Alibaba breakup is no reason to buy the stock, analyst says

Alibaba Group Holding Ltd (NYSE: BABA) is splitting into six separate businesses to unlock shareholder value. But Kingston Securities’ Dickie Wong says it’s not a strong enough reason to invest in this stock.

Why is he cautious on Alibaba stock?

Wong agrees that the tech titan is seeing signs of improvement on the earnings front. Last month, it reported financial results for its third quarter that topped expectations.

It is also noteworthy that activist investor Ryan Cohen recently revealed to have built a stake in the Chinese multinational as well (read more). Still, explaining why he’s not more onboard with buying Alibaba stock, Wong said:

Now probably is not the best timing. They split, they have different CEOs, they can separately list. This is something that may or may not happen. The bigger picture is, will Ant Group be reintroduced into the equity market?

Will Ant Group be listed any time soon?

Remember that Ant Group had to suspend plans of a $37 billion IPO in 2020 due to regulatory concerns.

In January, Alibaba announced a cooperation agreement with the government of Hangzhou.

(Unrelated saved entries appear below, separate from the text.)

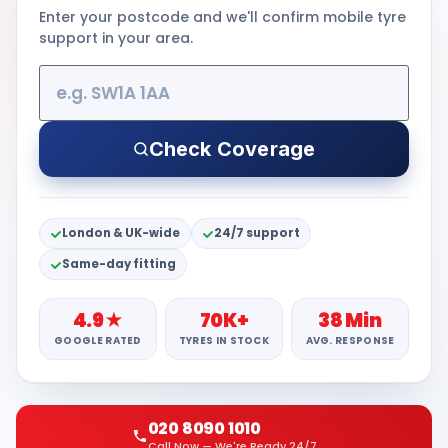
Enter your postcode and we'll confirm mobile tyre
support in your area.
Check Coverage
London & UK-wide
24/7 support
Same-day fitting
4.9★
70K+
38 Min
GOOGLE RATED
TYRES IN STOCK
AVG. RESPONSE
020 8090 1010
Call Now — We're Ready 24/7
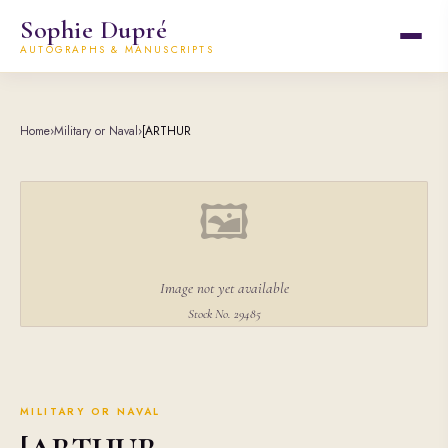
Sophie Dupré
AUTOGRAPHS & MANUSCRIPTS
Home
›
Military or Naval
›
[ARTHUR
🖼
Image not yet available
Stock No. 29485
MILITARY OR NAVAL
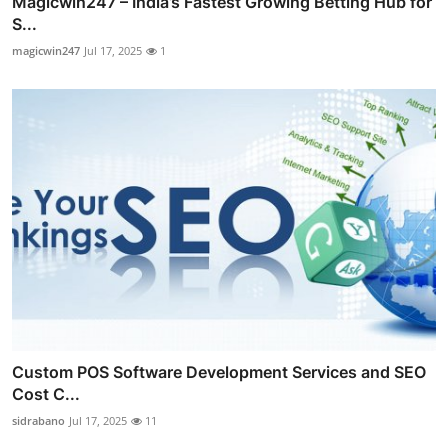
Magicwin247 – India’s Fastest Growing Betting Hub for
S...
magicwin247
Jul 17, 2025
1
Custom POS Software Development Services and SEO
Cost C...
sidrabano
Jul 17, 2025
11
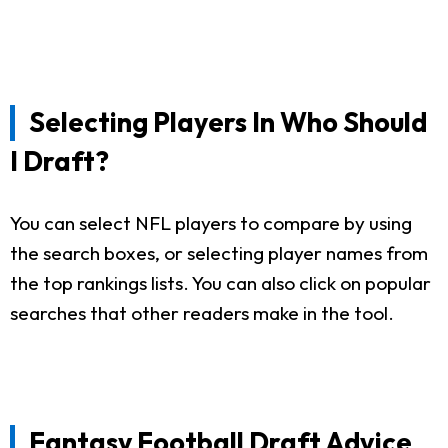
Selecting Players In Who Should
I Draft?
You can select NFL players to compare by using
the search boxes, or selecting player names from
the top rankings lists. You can also click on popular
searches that other readers make in the tool.
Fantasy Football Draft Advice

Today on CNBC’s “Street Signs Asia”, Wong noted:

In the longer term, they may introduce Ant Group to be listed probably in Hong Kong, may in the U.S. It may not be this quarter, may not be within this year, but eventually, they’ll introduce Ant again to the equity market.

His view is in contrast with Wall Street that currently has a consensus “buy” rating on Alibaba stock which has gained over 20% since March 20th.